13 Kasım 2011 Pazar

Kış Rüzgarları

İzmir'de yeni yeni soğuk rüzgarlar esmeye başladı.  Kasım ayı ile birlikte kaloriferler yanmaya, kışlık kıyafetler, mantolar, bereler, botlar giyilmeye başlandı.

Tuna ve Nil havaların soğumasına henüz alışamadılar.  Yazın büyüsü bir başka tabii onlar için, sürekli açık havada, havuzda, denizde doyasıya eğlendiler koca bir yaz.  (Çok geç kalmış yaz tatili yazılarımı daha sonra eklemeyi umuyorum.)  Bu aralar havanın biraz güzel olduğu günlerde parklara gitmek en sevdikleri şey bizim afacanların.  Artık en yüksek kaydıraklar bile ellerinden kurtulmuyor.  Biz sadece oturup seyrediyoruz.

her alanda mücadele




Nil konuşmayı çok ilerletti bu aralar.  Geçenlerde okuldan eve döndüm elimde bazı poşetlerle, eve girer girmez Nil "Bize ne aldın?" dedi.  Orada bakakaldım şaşkınlıkla.  Bir de dün "oyucaklı çikolata istiycem!" dedi, çocuk kanalında reklamlarda görmüş meğer.  Küçük hanımefendi geçenlerde ilk ciddi yaralanmasını yaşadı.  Yaramazlıktan tabii.  Ses siteminin koca hoparlörünü ayağına düşürdü ve parmağı uf oldu, epey kötüydü ve 1 saat kadar ağladı "çok acıyoooo, çok acıyooo!" diye.


yaralı kuzum

yaralı kuzu detayı

Bir de çok komik halleri var Nil'in.  Gülmeyi, güldürmeyi biliyor yani.


Maymun kızım benim


Tuna'da çok güzel cümleler kurmaya başladı. Eve geç dönüyorsak ve hava karardıysa "Karanlık oldu, güneş gitti, akşam oldu" diyor.

Ayrıca Tuna deneysel çalışmalarına devam ediyor.  Özellikle suyla oynamaya bayılıyor, bir de bu aralar tencere tavalarla bozdu aklını.  Babasının senelerdir gözü gibi baktığı maket araba koleksiyonunu ise tamamen ele geçirmiş vaziyette.  Bir de babası gibi gazete okuması yok mu?


çok ciddidir kendisi
 Bir ara Filiz'lere gittik ve önce korktukları ve yanaşmadıkları Korsan ile sonra çok güzel oynamaya başladılar.  Tabii zavallı Korsan aynı fikirde mi bilmiyoruz.

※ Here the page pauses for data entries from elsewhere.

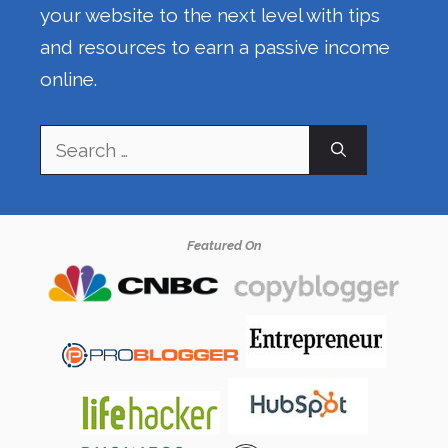
your website to the next level with tips
and resources to earn a passive income
online.
Search
for:
Featured On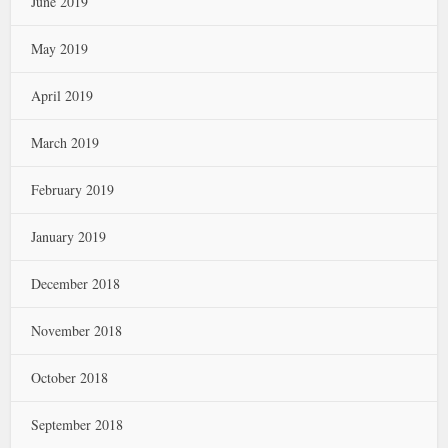
June 2019
May 2019
April 2019
March 2019
February 2019
January 2019
December 2018
November 2018
October 2018
September 2018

Korsan hayattan bezdi mi acaba?

Bizim için önemli bir gelişme ise sonunda oğlumuzun sarı buklelerine kıymayı başarmamız.  Tuna ilk saç traşını oldu bu Cumartesi.  Çok da tatlı oldu ve şaşılacak derecede sakin karşıladı bu durumu.  İşte öncesi ve sonrası ile ilk traş hikayemiz.


İşte o an, sarı bukleler artık zarfta :(


Baba ve berber amcayla

Yeni haline gözümüz alışmadı Tuna'm
Kurban bayramı tatili ise bizim için biraz tatsız geçti.  Evlendiğimizden beri ilk kez bir bayramı İzmir'de geçirecektik ve benim aklımda bir sürü plan vardı, hava çok güzel olacağı için çocukların da bizim de keyif alacağımız ufak geziler düşünüyordum.  Ama bayramın ilk günü Can hastalandı, hem de doğumgünüydu o gün.  Sadece Şirin'in yaptığı pastayı üfledik, Nil ve Tuna pastayı parmaklarını yalayarak yediler, o kadar.  İki günü evde geçirdik mecburen.



"o benim pastam!" bakışı
 Bayramın üçüncü günü önce Can'ın amcasına ziyarete gittik.  Sonra da benim İzmir'deki anneannem olarak gördüğüm Nazmiye Teyze'ye gittik.  Çok sevindi tabii, ne güzel bir insansın sen Nazmiye Teyzem.


Nazmiye Teyze ve biz
 Aynı gün Alsancak'ta turladık, kestane, balon, kahve, kordon turu.

Bu sıralar en mutlu olduğumuz konu Tuna ve Nil'in uyku saatleri geldiğinde hiç itiraz etmeden yataklarında uyumaları.  Aslında sanırım son 2 aydır durum böyle.  Çocuklarımızla ilgili en büyük başarılarımızdan biri bu sanırım.  Devamını diliyorum.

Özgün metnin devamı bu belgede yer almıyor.